Menu background

Optimizing AWS Lambda Cold Start Duration with Our Serverless Icebreaker Tool

Jul 17th·4 min read

The challenge

At Apex Lab, we understand the importance of performance in the realm of serverless computing. As an essential component of our tech stack, AWS Lambda offers remarkable scalability and cost-efficiency advantages. However, we have frequently encountered a challenge known as the “cold start duration.”

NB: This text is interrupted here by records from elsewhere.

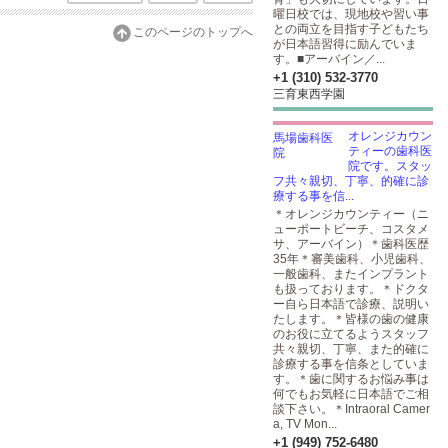
曜日校では、現地校や習い事
との両立を目指す子どもたち
このページのトップへ
が日本語習得に励んでいま
す。■アーバイン／...
+1 (310) 532-3770
三育東西学園
オレンジカウン
ティーの歯科医
院です。スタッ
フ共々親切、丁寧、的確に診
療する事を信...
＊オレンジカウンティー（ニ
ューポートビーチ、コスタメ
サ、アーバイン）＊歯科医歴
35年＊審美歯科、小児歯科、
一般歯科、またインプラント
も扱っております。＊ドクタ
ー自ら日本語で診療、説明い
たします。＊皆様の歯の健康
のお役に立てるようスタッフ
共々親切、丁寧、また的確に
診療する事を信条としていま
す。＊歯に関するお悩み事は
何でもお気軽に日本語でご相
談下さい。＊Intraoral Camer
a, TV Mon...
+1 (949) 752-6480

Cold starts in AWS Lambda can lead to extended response times, resulting in a subpar user experience, especially during periods of high load when AWS scales out and generates new execution environments.

Why lambda sizes are important?

Chart

Our test results illustrate a direct correlation between lambda build size and cold start duration. As lambda build size increases, cold start duration also extends. This correlation underlines the importance of lambda build size optimization to reduce cold start latency and boost overall performance.

Metrics

Our mission is to minimize cold start duration and improve user experience. Optimizing your lambda build size is one of the most effective practices we recommend.

Here are some examples of how to optimize your lambda imports:

// Instead of const AWS = require('aws-sdk'), use:
const DynamoDB = require('aws-sdk/clients/dynamodb')

// Instead of const AWSXRay = require('aws-xray-sdk'), use:
const AWSXRay = require('aws-xray-sdk-core')

// Instead of const AWS = AWSXRay.captureAWS(require('aws-sdk')), use:
const dynamodb = new DynamoDB.DocumentClient()
AWSXRay.captureAWSClient(dynamodb.service)

Our solution

To address these challenges, we conducted extensive testing and data collection. We developed a powerful node module called Serverless Icebreaker to enhance user experience while optimizing our serverless applications.

Serverless Icebreaker is specifically engineered to optimize AWS Lambda’s cold start duration. After building your Lambda functions, this tool thoroughly analyzes their sizes and provides insights into optimization techniques that can reduce cold start times. By performing a detailed examination, it identifies unoptimized imports and generates comprehensive error and warning reports.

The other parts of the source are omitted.